Unnamed: 0,distinct_rows,total_rows
0,29006010,29006010


## This shows that all rows are unique. 

In [8]:
county_names_check_sql_statement = """SELECT COUNT(DISTINCT county) AS county_count
FROM `bigquery-public-data.iowa_liquor_sales.sales`"""
county_names_check = pd.read_sql_query(county_names_check_sql_statement, engine)
county_names_check

Unnamed: 0,county_count
0,100


## This shows there are 100 distinct counties, which is correct. Iowa has 100 counties. 

## Null check

In [5]:
#Null check on Iowa Liquor Sales dataset column: volume_sold_liters
null_check_liters_sold_sql_statement = """
SELECT 
  countif(volume_sold_liters is null) / count(1) * 100 as percent_null_liters_sold
FROM `bigquery-public-data.iowa_liquor_sales.sales` 
WHERE EXTRACT(YEAR from date) IN (2017, 2018, 2019, 2020, 2021, 2022, 2023)
  """.strip()
percent_null_liters_sold = pd.read_sql_query(null_check_liters_sold_sql_statement, engine)
percent_null_liters_sold

Unnamed: 0,percent_null_liters_sold
0,0.0


In [6]:
#Null check on Iowa Liquor Sales dataset column: county
null_check_county_sql_statement = """SELECT 
  countif(county is null) / count(1) * 100 as percent_null_county
FROM `bigquery-public-data.iowa_liquor_sales.sales` 
WHERE EXTRACT(YEAR from date) IN (2017, 2018, 2019, 2020, 2021, 2022, 2023)
  """.strip()
percent_null_county = pd.read_sql_query(null_check_county_sql_statement, engine)
percent_null_county

Unnamed: 0,percent_null_county
0,0.304728


.3% of values in the county column are null. The store_number column has no nulls. There are 2,299 distinct store numbers, only two are missing valid county name. 

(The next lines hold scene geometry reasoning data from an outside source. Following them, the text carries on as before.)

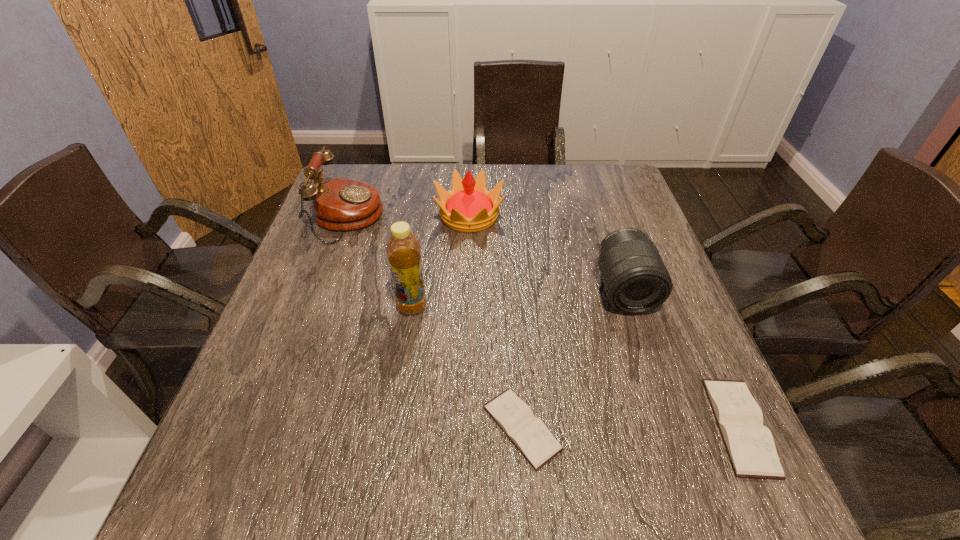 You are a GUI agent. You are given a task and a screenshot of the screen. Output one action in this format:
    pyautogui.click(x=<x>, y=<y>)
    Task: Click on the vacant space located on the left of the crown
    
    Given the screenshot: What is the action you would take?
    pyautogui.click(x=337, y=216)

You are a GUI agent. You are given a task and a screenshot of the screen. Output one action in this format:
    pyautogui.click(x=<x>, y=<y>)
    Task: Click on the vacant space located on the dial of the leftmost object
    This screenshot has height=540, width=960.
    Given the screenshot: What is the action you would take?
    pyautogui.click(x=494, y=218)

Image resolution: width=960 pixels, height=540 pixels. In order to click on vacant space positioned 0.340m on the right of the bottle in this screenshot , I will do `click(577, 307)`.

Where is `vacant space located 0.240m on the surface of the second object from right to left`? vacant space located 0.240m on the surface of the second object from right to left is located at coordinates (666, 416).

What are the coordinates of `crown present at the far edge` in the screenshot? It's located at (468, 207).

Identify the location of telephone present at the far edge. (340, 204).

At what (x,y) coordinates should I click in order to perform the action: click on object at the left edge. Please return your answer as a coordinate pair (x, y). The image size is (960, 540). Looking at the image, I should click on (340, 204).

You are a GUI agent. You are given a task and a screenshot of the screen. Output one action in this format:
    pyautogui.click(x=<x>, y=<y>)
    Task: Click on the diary that is at the right edge
    
    Given the screenshot: What is the action you would take?
    pyautogui.click(x=750, y=445)

You are a GUI agent. You are given a task and a screenshot of the screen. Output one action in this format:
    pyautogui.click(x=<x>, y=<y>)
    Task: Click on the telephoto lens that is at the right edge
    
    Given the screenshot: What is the action you would take?
    pyautogui.click(x=635, y=279)

Where is `object present at the far left corner`? object present at the far left corner is located at coordinates (340, 204).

Strategy: Clean county column by mapping each store number to a valid county name.

In [16]:
cleaned_null_check_county_sql_statement = """
WITH 
source_table AS (
  SELECT
    volume_sold_liters,
    date,
    EXTRACT(YEAR FROM date) AS year,
    county,
    store_number
  FROM `bigquery-public-data.iowa_liquor_sales.sales`
  WHERE EXTRACT(YEAR FROM date) IN (2017, 2018, 2019, 2020, 2021,2022, 2023)
  ),

store_county_map AS ( 
  SELECT 
    store_number,
  MAX(county) AS county
  FROM source_table
  WHERE store_number IS NOT NULL
  GROUP BY store_number
  ),

joined_table AS (
  SELECT a.volume_sold_liters, a.date, a.year, a.store_number, COALESCE(a.county, b.county) AS county
  FROM source_table a
  LEFT JOIN store_county_map b ON a.store_number = b.store_number
  ),

 null_check_county AS (
   SELECT countif(county is null) / count(1) * 100 as percent_null_county
FROM joined_table)

SELECT * FROM null_check_county
  """.strip()

cleaned_percent_null_county = pd.read_sql_query(cleaned_null_check_county_sql_statement, engine)
cleaned_percent_null_county

Unnamed: 0,percent_null_county
0,0.006698


County column nulls reduced from 0.304728% to  0.006698%

Adult population was extrapolated using the "Persons under 18 years, percent" census data column as no counts are available for 21 years and older.